I want to annotate “foot” but not “hand” and INJURED_BODY_PART. So the model is learning both lexical and contextual information. I am only learning this new tag and not trying to retain model accuracy for other tags, so I don’t think catastrophic forgetting should be an issue here.

At the end of my annotation session the progress-to-zero-error bar was reading about 90%, and I was accepting most of the suggestions that Prodigy was making. Then I ran an ner-batch and saw the following.
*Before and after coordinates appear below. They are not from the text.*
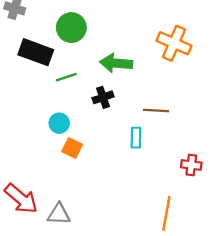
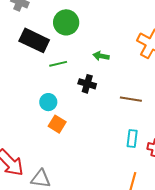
green arrow: (116, 63) -> (101, 56), size x0.6
black cross: (103, 97) -> (87, 84), turned 30
cyan rectangle: (136, 138) -> (132, 138), moved

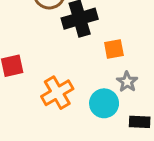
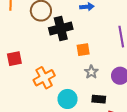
cyan circle: (104, 103) -> (67, 99), moved

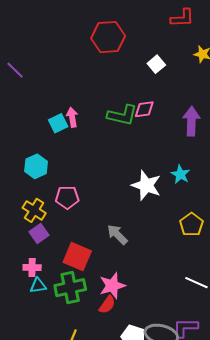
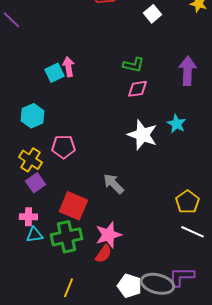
pink diamond: (144, 109) -> (137, 89), moved
green L-shape: (122, 115) -> (133, 65), moved, size x0.7
yellow pentagon: (191, 224) -> (187, 202), moved

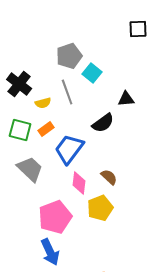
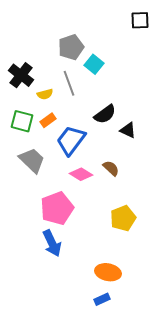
black triangle: (126, 99) -> (128, 130), moved, turned 30
pink diamond: (79, 183) -> (81, 174), turned -65
yellow pentagon: (100, 208) -> (123, 218), moved

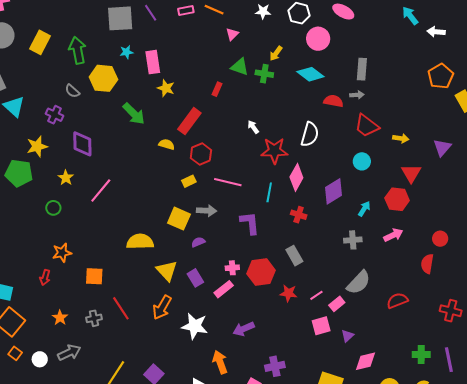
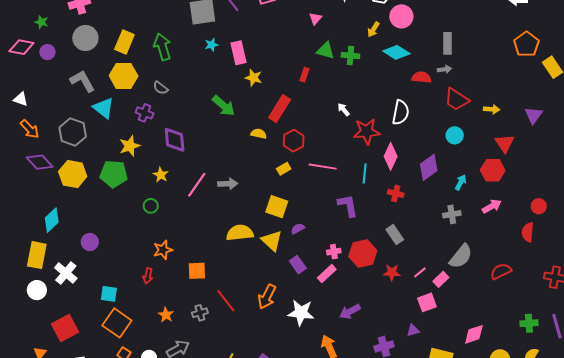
yellow arrow: (276, 53) -> (373, 29), moved
yellow hexagon: (103, 78) -> (124, 76), moved
gray arrow: (207, 211) -> (228, 184), moved
yellow triangle: (167, 271) -> (272, 241), moved
purple triangle: (347, 336) -> (413, 330), moved, turned 32

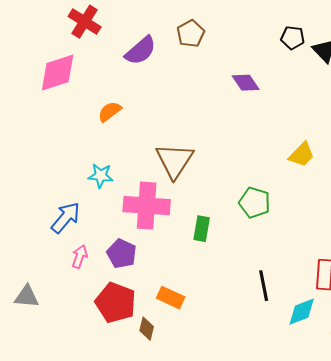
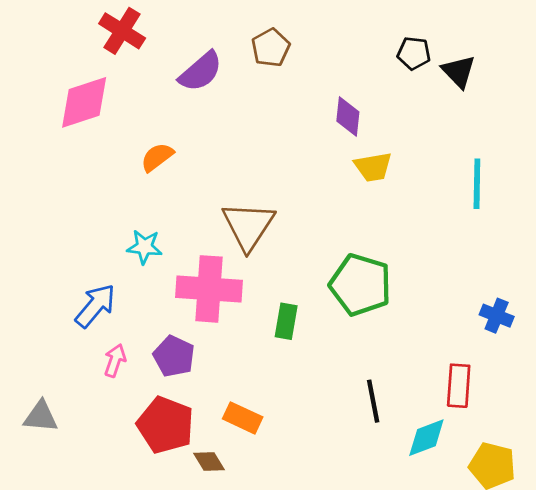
purple diamond: (246, 83) -> (348, 116), turned 40
yellow trapezoid: (302, 155) -> (373, 167), moved, turned 36
green pentagon: (255, 203) -> (360, 285), size x1.4
brown diamond: (147, 329) -> (209, 461), turned -45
prodigy ner.batch-train safety_new safety2.model --output safety3.model --label INJURED_BODY_PART

Loaded model safety2.model
Using 50% of accept/reject examples (291) for evaluation
Using 100% of remaining examples (643) for training
Dropout: 0.2 Batch size: 32 Iterations: 10

BEFORE 0.010
Correct 7
Incorrect 722
Entities 2273
Unknown 8


01 7.707 87 642 1344 0 0.119
02 5.680 91 638 245 0 0.125
03 4.709 127 602 360 0 0.174
04 3.040 160 569 418 0 0.219
05 3.283 165 564 375 0 0.226
06 2.980 159 570 402 0 0.218
07 2.381 170 559 448 0 0.233
08 2.665 170 559 706 0 0.233
09 2.734 169 560 777 0 0.232
10 1.581 164 565 798 0 0.225

Correct 170
Incorrect 559
Baseline 0.010
Accuracy 0.233

I would expect the model to perform better on this task. The fact that the accuracy is flat makes me think that I don’t have enough training data. However, this seems strange because the active learning model in the Prodigy UI seemed to be doing extremely well, and I would expect that model to underestimate the true accuracy. However the accruacy in ner.batch is about 20%, but towards the end of Prodigy training
I was hitting Accept way more than 20% of the time.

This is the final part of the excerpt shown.